# WHAT YOU NEED TO DO
Copy out each line of the listing that has the word "tipos" in it.

# THE DATA
####
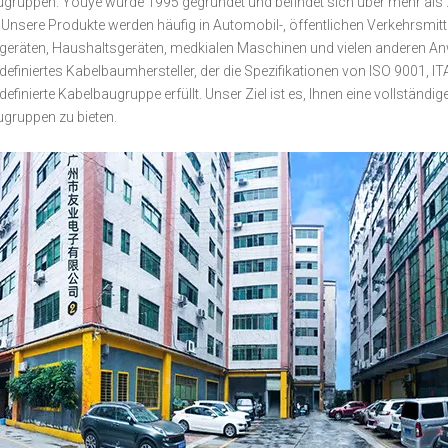
gruppen. Youye wurde 1995 gegründet und befindet sich über mehr als 
. Unsere Produkte werden häufig in Automobil-, öffentlichen Verkehrsmit
egeräten, Haushaltsgeräten, medkialen Maschinen und vielen anderen An
definiertes Kabelbaumhersteller, der die Spezifikationen von ISO 9001,
definierte Kabelbaugruppe erfüllt. Unser Ziel ist es, Ihnen eine vollstän
gruppen zu bieten.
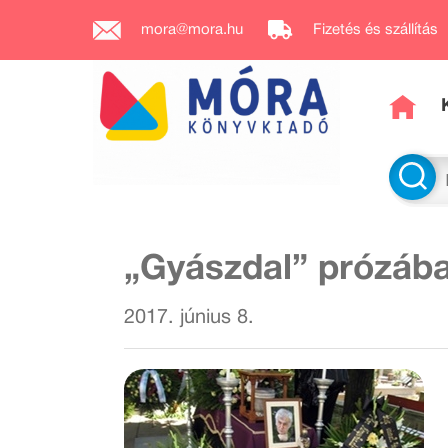
mora@mora.hu
Fizetés és szállítás
„Gyászdal” prózába
2017. június 8.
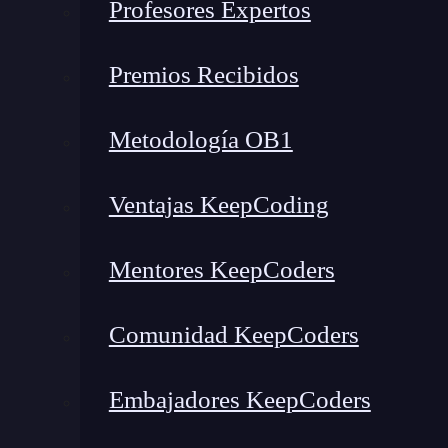
Profesores Expertos
Left Outer Join en SQL
Right Outer Join en SQL
Premios Recibidos
¿Por qué son importantes los tipos de Outer Join?
Conoce más sobre desarrollo web
Metodología OB1
¿Qué son los Outer Joins?
Ventajas KeepCoding
Los tipos de Outer Join en
SQL
son una
herram
datos de una forma más completa y flexible. A d
Mentores KeepCoders
registros coincidentes de ambas tablas, los Out
tabla, incluso si no hay coincidencias en la otra
Comunidad KeepCoders
Hay tres tipos de Outer Join: Left, Right, y Full
Embajadores KeepCoders
Left Outer Join en SQL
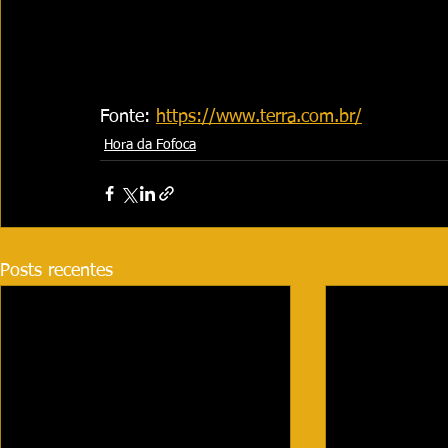
Fonte: 
https://www.terra.com.br/
Hora da Fofoca
Posts recentes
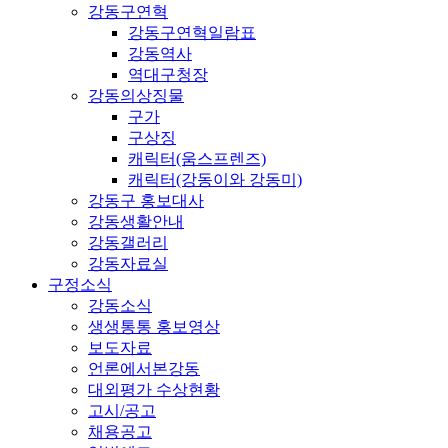
강동구연혁
강동구연혁일람표
강동역사
역대구청장
강동의상징물
구가
구상징
캐릭터(움스프렌즈)
캐릭터(강동이와 강동미)
강동구 홍보대사
강동생활안내
강동갤러리
강동자료실
구정소식
강동소식
생생통통 홍보영상
보도자료
언론에서본강동
대외평가 수상현황
고시/공고
채용공고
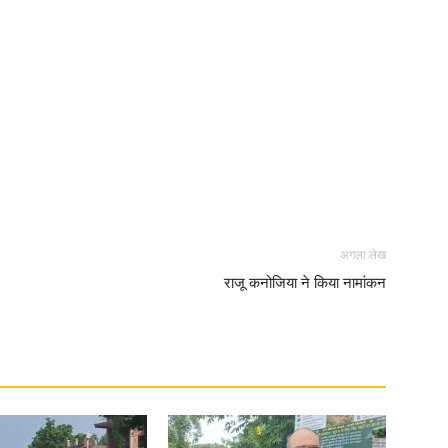
News
Paper
अगला लेख
राजू कनोजिया ने किया नामांकन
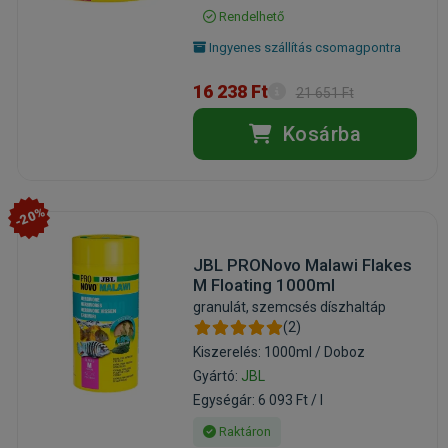
Rendelhető
Ingyenes szállítás csomagpontra
16 238 Ft
21 651 Ft
Kosárba
-20%
JBL PRONovo Malawi Flakes
M Floating 1000ml
granulát, szemcsés díszhaltáp
(2)
Kiszerelés: 1000ml / Doboz
Gyártó:
JBL
Egységár: 6 093 Ft / l
Raktáron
####
# TASK RESPONSE
¿Por qué son importantes los tipos de Outer Join?
Los tipos de Outer Join en
Hay tres tipos de Outer Join: Left, Right, y Full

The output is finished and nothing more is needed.